▶ REQUIRED ACTION:
The line containing "This screenshot has width=172, height=2576." marks the end: write out exactly every line from the first line of the data below through that line, and only those.

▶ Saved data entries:
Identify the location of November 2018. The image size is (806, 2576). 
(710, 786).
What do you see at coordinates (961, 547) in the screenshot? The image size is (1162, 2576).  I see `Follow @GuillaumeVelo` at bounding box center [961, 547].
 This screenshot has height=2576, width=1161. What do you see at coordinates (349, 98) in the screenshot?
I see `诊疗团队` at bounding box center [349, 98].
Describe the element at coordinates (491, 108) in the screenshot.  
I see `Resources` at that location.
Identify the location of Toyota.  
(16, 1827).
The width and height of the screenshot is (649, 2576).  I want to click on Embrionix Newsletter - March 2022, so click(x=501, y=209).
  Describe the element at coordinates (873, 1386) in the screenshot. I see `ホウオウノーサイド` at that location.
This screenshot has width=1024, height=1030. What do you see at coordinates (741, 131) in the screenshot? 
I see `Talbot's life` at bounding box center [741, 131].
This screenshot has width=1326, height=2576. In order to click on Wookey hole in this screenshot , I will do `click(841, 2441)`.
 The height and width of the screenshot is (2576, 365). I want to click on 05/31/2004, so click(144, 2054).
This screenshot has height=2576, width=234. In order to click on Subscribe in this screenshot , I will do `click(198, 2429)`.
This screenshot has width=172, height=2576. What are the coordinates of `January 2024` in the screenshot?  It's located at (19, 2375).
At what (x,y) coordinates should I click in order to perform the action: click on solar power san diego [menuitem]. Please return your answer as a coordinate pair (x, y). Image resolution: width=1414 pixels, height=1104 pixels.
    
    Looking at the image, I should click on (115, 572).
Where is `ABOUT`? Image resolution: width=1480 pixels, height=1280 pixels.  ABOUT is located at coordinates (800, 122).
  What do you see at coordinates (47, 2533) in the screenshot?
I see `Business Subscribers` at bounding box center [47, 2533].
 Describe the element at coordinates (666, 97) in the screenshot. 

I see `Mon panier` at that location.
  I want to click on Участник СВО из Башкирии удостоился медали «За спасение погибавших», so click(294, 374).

▶ WRITTEN SOLUTION:
Identify the location of November 2018. The image size is (806, 2576). 
(710, 786).
What do you see at coordinates (961, 547) in the screenshot? The image size is (1162, 2576).  I see `Follow @GuillaumeVelo` at bounding box center [961, 547].
 This screenshot has height=2576, width=1161. What do you see at coordinates (349, 98) in the screenshot?
I see `诊疗团队` at bounding box center [349, 98].
Describe the element at coordinates (491, 108) in the screenshot.  
I see `Resources` at that location.
Identify the location of Toyota.  
(16, 1827).
The width and height of the screenshot is (649, 2576).  I want to click on Embrionix Newsletter - March 2022, so click(x=501, y=209).
  Describe the element at coordinates (873, 1386) in the screenshot. I see `ホウオウノーサイド` at that location.
This screenshot has width=1024, height=1030. What do you see at coordinates (741, 131) in the screenshot? 
I see `Talbot's life` at bounding box center [741, 131].
This screenshot has width=1326, height=2576. In order to click on Wookey hole in this screenshot , I will do `click(841, 2441)`.
 The height and width of the screenshot is (2576, 365). I want to click on 05/31/2004, so click(144, 2054).
This screenshot has height=2576, width=234. In order to click on Subscribe in this screenshot , I will do `click(198, 2429)`.
This screenshot has width=172, height=2576. What are the coordinates of `January 2024` in the screenshot?  It's located at (19, 2375).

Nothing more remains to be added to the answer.